Wire the same channel you use for build failures; disk stalls look like flaky tests. Include which filesystem the job touches—container graph versus host /Users—so operators do not prune the wrong layer during an incident.

# Quick host snapshot (run as part of health checks)
df -h /
df -ih /
du -sh ~/Library/Developer/Xcode/DerivedData 2>/dev/null
docker system df 2>/dev/null || true

3. Tiered cleanup ladder

Tier 0—safe hourly: truncate known-huge CI logs, delete failed job workspaces older than N hours, evict container build cache entries with explicit age TTLs.

Tier 1—daily: prune dangling Docker images and stopped containers; clear per-PR Derived Data folders tied to closed merges; rotate unified logs per your retention policy.

Tier 2—weekly: rebuild cold caches from lockfiles after backing up any credentials; compact SPM caches if corruption checks pass; audit bind mounts for accidental host copies of .git or DerivedData.

Tier 3—break-glass: wholesale remove old Xcode data and global caches only with a maintenance window and checksum verification of reproducible builds. Document what you deleted—auditors ask.

Signing and notarization pipelines also accumulate artifacts; align cache policy with Apple Silicon cloud Mac iOS/macOS CI: codesign, Notarization, stapler & keychain boundaries—reproducible pipelines and rejection-code troubleshooting so intermediate export bundles do not become silent disk anchors.

4. Plan storage boundaries and headroom

kvmboot public tiers center on 16 GB unified memory + 256 GB SSD and 24 GB + 512 GB (see plans and specs). Budget macOS, Xcode, Docker Desktop or equivalent, monitoring agents, and two weeks of logs first; assign the remainder to CI caches and per-runner ephemeral stores. If simultaneous jobs peak during release trains, model worst-case overlap—two large iOS archives plus one containerized backend build can spike both RAM and transient disk before pruning runs.
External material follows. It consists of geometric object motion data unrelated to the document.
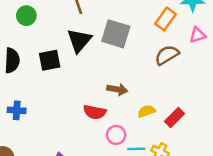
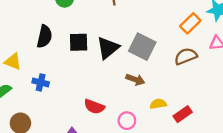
gray square: (116, 34) -> (142, 47), moved
black triangle: (79, 40) -> (108, 48), moved
red semicircle: (95, 112) -> (94, 107), moved

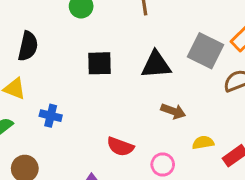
black semicircle: (44, 36) -> (28, 46), moved
gray square: (142, 47) -> (205, 51), moved
black triangle: (108, 48) -> (156, 65), moved, turned 35

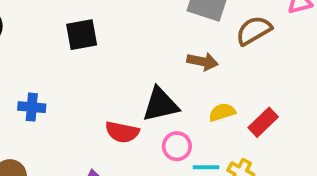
black triangle: (156, 65) -> (160, 105), moved
brown arrow: (173, 111) -> (203, 61), moved

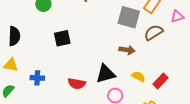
yellow semicircle: (222, 112) -> (138, 76), turned 48
red semicircle: (122, 132) -> (77, 84), moved

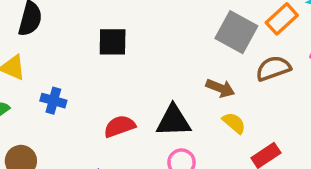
yellow semicircle: (138, 76) -> (234, 123), moved
red semicircle: (77, 84) -> (120, 126), turned 138

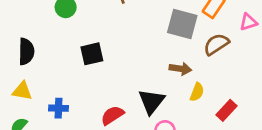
black triangle: (173, 121) -> (151, 101), turned -36
yellow semicircle: (234, 123) -> (197, 92), turned 84

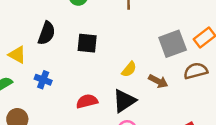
gray square: (182, 24) -> (173, 44), turned 36
black semicircle: (26, 51) -> (47, 33), moved
yellow semicircle: (197, 92) -> (129, 69), moved

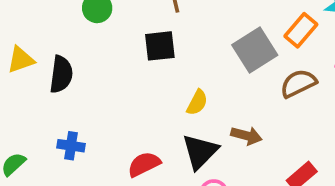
black square: (87, 43) -> (160, 46), moved
yellow triangle: (17, 55) -> (21, 60), moved, turned -36
brown arrow: (158, 81) -> (246, 136), moved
Keep roughly 15–20% free after that worst case. Falling under ~10% invites mysterious timeouts in compilers, test runners, and package managers that are expensive to debug under outage pressure.

5. Symptom–cause–action

Symptom	Likely root cause	Preferred action
“No space left on device” but `df -h` shows free GB	Inode exhaustion or quota on nested volume	Run `df -ih`; prune many-small-files trees (Pods, overlays, old logs)
CI slower after several green builds	Caches grew; APFS metadata hotspots	Time-box Derived Data; prune Docker builder cache; verify bind mounts
Disk alerts only on one runner	Per-host drift: manual debug artifacts	Compare `du` top-level trees; re-image or enforce janitor script

6. Closing

Disk governance on cloud Mac runners is not a single cron job—it is a capacity model tying Xcode caches, containers, logs, and plan SSD together with inode awareness. Revisit the model when you change Xcode major versions, enable new parallel jobs, or add Dockerized sidecars; each shift moves both byte and file-count curves.